Curve’s First Lesbro
Everyone from Jennifer Weiner (author of In Her Shoes) to People and Details magazines to, well, Curve itself, has given gay author, blogger and NPR commentator Marc Acito’s brilliant second novel, Attack of the Theater People, dazzling reviews since it came out last year. Set in 1986, the book follows 20-year-old Edward Zanni, who is thrown out of Juilliard over “creative differences.” He thought he could act—the school’s faculty did not. It’s in Acito’s debut novel, How I Paid for College, that we first meet Edward, then a feckless Ferris Bueller type, in 1983 New Jersey, who must find a way (think embezzlement, forgery and blackmail meets, horny teens and theater geeks) to pay for Juilliard after his remarried father refuses to do so. Much like his hero, Acito, too, dreamed of acting school, though he says he never resorted to crime to pay tuition. In high school he was “the guy who wore Capezio dance shoes and leg warmers to school.” Acito attended the music theater program at Carnegie-Mellon University. “I changed it to Juilliard in How I Paid for College because no one wants to read a book about a kid whose dream is to go to Pittsburgh,” he says.
Acito, too, was kicked out over similar artistic differences, which spawned the idea for Attack. Though he’s glib about his critical adoration (his bio quips: “For those who do not know me, I'm very famous.”), Acito’s work has garnered a number of accolades, has been optioned for film by Columbia Pictures, and has been translated into five languages, which, says Acito, “I can’t read. Though I can now say ‘cunnilingus’ in Norwegian.”
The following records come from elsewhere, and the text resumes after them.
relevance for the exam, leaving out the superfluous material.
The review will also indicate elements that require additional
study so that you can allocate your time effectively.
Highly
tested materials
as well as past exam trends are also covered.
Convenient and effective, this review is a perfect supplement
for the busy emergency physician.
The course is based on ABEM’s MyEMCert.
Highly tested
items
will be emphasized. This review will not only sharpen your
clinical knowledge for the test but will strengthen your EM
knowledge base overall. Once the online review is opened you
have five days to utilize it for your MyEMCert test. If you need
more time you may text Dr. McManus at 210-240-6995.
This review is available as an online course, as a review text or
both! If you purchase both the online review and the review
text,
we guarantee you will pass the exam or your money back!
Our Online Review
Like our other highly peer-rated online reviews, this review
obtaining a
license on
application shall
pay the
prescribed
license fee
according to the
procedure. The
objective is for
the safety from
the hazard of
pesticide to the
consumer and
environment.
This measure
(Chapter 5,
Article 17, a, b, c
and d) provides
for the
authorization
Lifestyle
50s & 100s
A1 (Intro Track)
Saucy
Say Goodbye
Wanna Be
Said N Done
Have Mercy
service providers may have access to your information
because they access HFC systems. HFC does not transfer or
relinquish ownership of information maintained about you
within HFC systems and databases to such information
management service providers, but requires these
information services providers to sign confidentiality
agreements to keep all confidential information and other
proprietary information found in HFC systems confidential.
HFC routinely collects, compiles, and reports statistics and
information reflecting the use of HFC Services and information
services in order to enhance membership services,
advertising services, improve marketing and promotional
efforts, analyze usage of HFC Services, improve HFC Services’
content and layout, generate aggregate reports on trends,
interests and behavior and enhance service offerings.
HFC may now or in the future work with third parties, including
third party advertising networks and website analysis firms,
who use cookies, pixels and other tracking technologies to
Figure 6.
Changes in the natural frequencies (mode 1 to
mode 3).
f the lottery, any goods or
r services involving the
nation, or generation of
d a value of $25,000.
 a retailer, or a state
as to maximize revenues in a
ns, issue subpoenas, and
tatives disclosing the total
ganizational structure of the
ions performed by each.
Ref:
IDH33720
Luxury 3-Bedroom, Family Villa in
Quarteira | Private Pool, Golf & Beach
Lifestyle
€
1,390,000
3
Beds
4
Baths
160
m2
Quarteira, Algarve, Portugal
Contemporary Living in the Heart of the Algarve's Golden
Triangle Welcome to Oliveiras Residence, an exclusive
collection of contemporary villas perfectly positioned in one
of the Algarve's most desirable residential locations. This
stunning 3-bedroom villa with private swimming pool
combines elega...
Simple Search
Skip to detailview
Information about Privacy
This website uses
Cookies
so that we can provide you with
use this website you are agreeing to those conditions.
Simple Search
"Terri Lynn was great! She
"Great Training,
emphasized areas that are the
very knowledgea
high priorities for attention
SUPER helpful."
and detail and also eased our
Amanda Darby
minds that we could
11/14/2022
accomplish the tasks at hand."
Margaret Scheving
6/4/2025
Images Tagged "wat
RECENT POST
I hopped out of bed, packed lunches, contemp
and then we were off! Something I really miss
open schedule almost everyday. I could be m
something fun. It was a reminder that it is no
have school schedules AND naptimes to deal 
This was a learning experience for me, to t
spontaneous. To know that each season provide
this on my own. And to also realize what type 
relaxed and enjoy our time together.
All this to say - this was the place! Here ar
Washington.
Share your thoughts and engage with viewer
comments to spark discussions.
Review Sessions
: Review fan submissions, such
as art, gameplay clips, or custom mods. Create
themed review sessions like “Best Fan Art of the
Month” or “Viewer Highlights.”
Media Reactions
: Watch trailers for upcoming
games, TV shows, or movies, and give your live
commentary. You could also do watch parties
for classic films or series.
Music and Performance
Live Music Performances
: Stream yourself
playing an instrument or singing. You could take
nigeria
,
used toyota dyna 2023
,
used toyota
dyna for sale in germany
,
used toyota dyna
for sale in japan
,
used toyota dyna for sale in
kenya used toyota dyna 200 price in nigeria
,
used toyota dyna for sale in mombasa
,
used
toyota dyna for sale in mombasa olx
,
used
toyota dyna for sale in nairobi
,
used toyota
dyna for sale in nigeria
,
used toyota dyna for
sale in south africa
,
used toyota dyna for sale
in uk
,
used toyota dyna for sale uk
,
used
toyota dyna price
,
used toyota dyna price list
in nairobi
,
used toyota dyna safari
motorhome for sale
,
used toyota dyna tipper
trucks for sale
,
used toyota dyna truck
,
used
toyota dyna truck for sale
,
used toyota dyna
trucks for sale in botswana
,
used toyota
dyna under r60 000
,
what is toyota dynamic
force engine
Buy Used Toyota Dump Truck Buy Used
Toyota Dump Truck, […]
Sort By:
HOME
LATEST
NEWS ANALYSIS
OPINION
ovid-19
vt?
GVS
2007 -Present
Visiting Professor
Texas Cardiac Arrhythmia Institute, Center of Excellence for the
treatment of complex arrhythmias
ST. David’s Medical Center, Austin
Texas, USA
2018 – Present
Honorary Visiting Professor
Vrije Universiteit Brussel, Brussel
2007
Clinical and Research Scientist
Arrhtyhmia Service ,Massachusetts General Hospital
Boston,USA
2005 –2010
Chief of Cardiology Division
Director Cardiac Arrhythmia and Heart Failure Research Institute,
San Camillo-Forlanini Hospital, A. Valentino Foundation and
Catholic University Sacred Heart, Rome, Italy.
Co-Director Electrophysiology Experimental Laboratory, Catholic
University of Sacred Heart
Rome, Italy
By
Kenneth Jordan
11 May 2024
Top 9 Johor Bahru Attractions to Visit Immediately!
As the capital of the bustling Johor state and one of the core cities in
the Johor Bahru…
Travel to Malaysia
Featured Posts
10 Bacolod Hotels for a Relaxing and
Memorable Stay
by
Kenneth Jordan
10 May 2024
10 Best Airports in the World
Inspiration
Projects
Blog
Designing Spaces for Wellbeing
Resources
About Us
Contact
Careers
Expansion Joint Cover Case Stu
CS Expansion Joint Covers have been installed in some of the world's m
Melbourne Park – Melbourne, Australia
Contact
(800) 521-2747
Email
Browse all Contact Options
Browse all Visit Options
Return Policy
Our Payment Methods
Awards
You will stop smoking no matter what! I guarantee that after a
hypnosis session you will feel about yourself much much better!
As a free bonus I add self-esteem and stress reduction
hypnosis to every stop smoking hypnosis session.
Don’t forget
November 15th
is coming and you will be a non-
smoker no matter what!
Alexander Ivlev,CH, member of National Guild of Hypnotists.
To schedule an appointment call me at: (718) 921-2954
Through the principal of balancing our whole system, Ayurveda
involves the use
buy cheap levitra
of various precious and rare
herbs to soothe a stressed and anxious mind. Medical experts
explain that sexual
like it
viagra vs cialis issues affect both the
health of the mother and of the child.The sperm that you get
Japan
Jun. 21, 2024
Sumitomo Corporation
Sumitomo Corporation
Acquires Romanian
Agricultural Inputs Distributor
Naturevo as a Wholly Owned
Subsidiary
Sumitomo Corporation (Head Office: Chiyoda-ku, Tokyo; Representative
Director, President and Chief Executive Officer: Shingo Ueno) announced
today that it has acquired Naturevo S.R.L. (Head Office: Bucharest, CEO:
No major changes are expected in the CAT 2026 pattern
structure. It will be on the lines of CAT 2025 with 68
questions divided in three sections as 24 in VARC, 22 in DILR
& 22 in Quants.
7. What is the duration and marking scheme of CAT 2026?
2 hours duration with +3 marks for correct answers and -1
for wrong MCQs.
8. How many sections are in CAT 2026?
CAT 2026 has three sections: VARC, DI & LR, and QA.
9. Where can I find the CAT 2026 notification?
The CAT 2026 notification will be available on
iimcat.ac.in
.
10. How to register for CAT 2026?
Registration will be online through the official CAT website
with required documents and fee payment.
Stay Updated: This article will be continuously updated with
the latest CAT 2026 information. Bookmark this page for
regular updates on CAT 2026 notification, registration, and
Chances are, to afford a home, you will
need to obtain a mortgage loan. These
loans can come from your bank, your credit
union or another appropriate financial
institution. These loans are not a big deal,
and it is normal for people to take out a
This, uh, unusual oral knowledge may be just one reason why Acito has a huge fan base—among lesbians. Others? He penned the essay, “Why I Heart Lesbians” for Curve (Vol. 19 #1), he tried something new every day for a year, which he chronicled in his blog (The Gospel According to Marc), and two of the most enduring main characters in his novels are lesbian couple Kelly and Ziba.
Though his books are a Rorschach test of sorts (young adult, memoir, queer literature, mainstream comedy, chick lit are all bandied about) his readers count a bevy of queer babes and very often this funny queer author—whose partner of 20 plus years is writer Floyd Sklaver—holds court with more women than men at his public appearances. For this, and the fact that, well, we adore him as well, we named Marc Acito (who happens to be Sandra Dee’s second cousin!) Curve’s first ever Lesbro (i.e. a queer dude that Curve loves enough to deem worthy of taking a fraction of space from women in our publication). Here’s his quick dish.
Attack of the Theater People features the same cast of characters, including the fabulous lesbian couple Kelly and Ziba. Very few gay men include lesbians in their works. Why did you?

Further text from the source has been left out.